Domi, through the redoubt’s supply stores, had access to hundreds of weapons of all manner and make. Domi was more feral than tame, and while she was deadly with the semiautomatic Detonics .45 in her belt, the hand blaster wasn’t something she’d need on a long, dangerous loop through the desert. Crucial was something that could reach out across the sands and take down attackers long before they got too close. Because of that, she had a Winchester Model 70, in 7 mm Mauser. The choice was simple for Domi, who had seen fellow outlanders in roving bands dealing with human problems and meat acquisition with equal ease using this caliber. While she’d have to adjust for rise and fall with a .30 caliber, like the .30-06 or the 7.62 mm NATO, the 7 mm shot flat, making it perfect for long-range work.

At close range, the 7 mm would smash through a human torso like the horn of a rampaging bull, something she’d also been familiar with, having seen raiders dropped with their rib cages crushed to splinters when hit at only a few yards. Domi had a box of one hundred rounds in her backpack, as well as spare rounds stuffed into a collar wrapped around the rifle stock, and a few more stuffed into belt loops. There were five in the rifle’s magazine, and Domi had learned long ago that it wasn’t the number of bullets you threw at a problem as much as it was the shots that stuck to an enemy. She wouldn’t spray as fast as she could shoot, and once things got even closer, then it was time to let her Detonics Combat Master speak in its earthy bellow.

“What’s happening?” Lakesh asked.

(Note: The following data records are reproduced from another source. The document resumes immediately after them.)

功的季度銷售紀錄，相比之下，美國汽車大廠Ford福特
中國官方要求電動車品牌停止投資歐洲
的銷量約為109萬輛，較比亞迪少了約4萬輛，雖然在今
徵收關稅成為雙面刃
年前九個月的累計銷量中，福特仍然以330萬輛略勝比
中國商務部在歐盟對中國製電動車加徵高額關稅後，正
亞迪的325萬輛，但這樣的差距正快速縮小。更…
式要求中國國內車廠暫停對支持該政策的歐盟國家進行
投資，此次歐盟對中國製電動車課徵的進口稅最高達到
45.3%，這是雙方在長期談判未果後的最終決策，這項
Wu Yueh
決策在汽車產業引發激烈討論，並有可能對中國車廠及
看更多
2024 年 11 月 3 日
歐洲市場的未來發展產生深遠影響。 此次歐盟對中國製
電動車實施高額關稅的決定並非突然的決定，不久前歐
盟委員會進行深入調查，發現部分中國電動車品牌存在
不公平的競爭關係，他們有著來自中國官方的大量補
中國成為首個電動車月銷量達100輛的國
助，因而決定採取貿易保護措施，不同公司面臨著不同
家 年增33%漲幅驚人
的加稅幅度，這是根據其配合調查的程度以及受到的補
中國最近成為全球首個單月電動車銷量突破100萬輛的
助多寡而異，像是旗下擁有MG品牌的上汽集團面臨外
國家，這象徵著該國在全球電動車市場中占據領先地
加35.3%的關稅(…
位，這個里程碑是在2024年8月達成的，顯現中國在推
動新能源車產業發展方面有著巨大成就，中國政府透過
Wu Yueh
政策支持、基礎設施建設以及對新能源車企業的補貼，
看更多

Like her, he was wrapped head to toe against the desert sun, a loose hood drooped over his evermore gray hair. His blue, transplanted eyes looked across the horizon that Domi was watching.

“Nothing,” Domi answered. “Time to sit and rest. Have a sip.”

Lakesh glanced at her, his full lips turning downward in a frown. “You don’t have to baby me, love.”

The albino girl caressed his cheek, soft and wrinkled, and managed a smile. “In the desert, remember?”

Lakesh managed a snort through his large nose. “My mind isn’t completely addled.”

“Keep your strength up,” Domi urged. “We’re almost to the city, and who knows what’s waiting inside there.”

Lakesh nodded. “How long have we been traveling?”

“Couple days,” Domi answered tersely.

“There’s trouble,” Lakesh muttered. “I know you.”

“Didn’t say you for—” Domi began.

“I mean, I know you drop unnecessary wordage when you’re worried about something,” Lakesh said. “Under stress, especially ready for combat.”

“No fight yet,” Domi promised. “But it’s quiet. Too quiet.”

Lakesh took a deep breath, then glanced down at the rifle she cradled in her delicate-seeming hands. He reached out and rested his fingers over hers. “Why did we come here?”

“Fix your tangle brain,” Domi said. “Might find some one.”